A 16th-century market
This 1598 illustration shows Escheape Market, a meat market in London with butchers’ shops along both sides of the street.
Hugh Alley. Caveatt for the Citty of London. Manuscript, 1598. Folger call number V.a.318.
This image of Escheape (or Eastcheap) Market is from an illustrated handwritten account of commercial abuses in the city of London, presented to the Lord Mayor in April 1598 by one Hugh Alley, a government informer who styled himself a “Citizen and Plaisterer of London”. Entitled A Caveatt for the Citty of London, the work has been seen by many researchers as a manuscript with a mission—and one that was apparently accomplished: a little more than a year later, Alley landed a newly created job as a market overseer.
Although Alley himself has been called “bumptious and meddlesome” by even sympathetic scholars, his self-righteous booklet offers a comprehensive look at 13 London markets, each of which specialized in certain goods. Escheape Market was a meat market with butchers’ shops along both sides of the street, and Alley’s depiction suggests that stock was driven there for slaughter.
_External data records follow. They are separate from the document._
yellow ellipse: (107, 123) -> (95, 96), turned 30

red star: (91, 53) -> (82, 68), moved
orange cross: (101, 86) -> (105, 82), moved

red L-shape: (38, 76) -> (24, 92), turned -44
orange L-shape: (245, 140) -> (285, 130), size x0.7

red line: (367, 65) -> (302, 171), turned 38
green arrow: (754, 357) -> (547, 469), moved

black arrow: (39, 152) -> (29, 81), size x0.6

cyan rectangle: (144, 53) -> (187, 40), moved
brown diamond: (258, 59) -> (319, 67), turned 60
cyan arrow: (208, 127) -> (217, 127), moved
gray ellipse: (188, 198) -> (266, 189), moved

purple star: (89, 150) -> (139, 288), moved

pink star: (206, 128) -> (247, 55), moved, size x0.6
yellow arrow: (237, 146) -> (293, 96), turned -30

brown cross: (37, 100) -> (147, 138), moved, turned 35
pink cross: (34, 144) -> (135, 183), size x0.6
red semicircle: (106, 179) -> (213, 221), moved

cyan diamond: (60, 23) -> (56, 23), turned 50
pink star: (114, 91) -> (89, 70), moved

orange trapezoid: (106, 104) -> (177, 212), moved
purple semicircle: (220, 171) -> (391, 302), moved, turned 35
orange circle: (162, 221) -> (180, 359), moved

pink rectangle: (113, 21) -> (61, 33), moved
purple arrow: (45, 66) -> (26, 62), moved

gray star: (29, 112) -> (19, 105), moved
Within the image, a labeled pillar highlights the crime of “engrossing,” buying up all or most of a good in order to resell it at a higher price.
With each market, Alley included respectful portraits of the officials in charge: in this case, Sir Hugh Billingsley, an alderman who as a former mayor was entitled to wear a gold chain, and, to the left of Sir Hugh, his deputy Robert Thomas.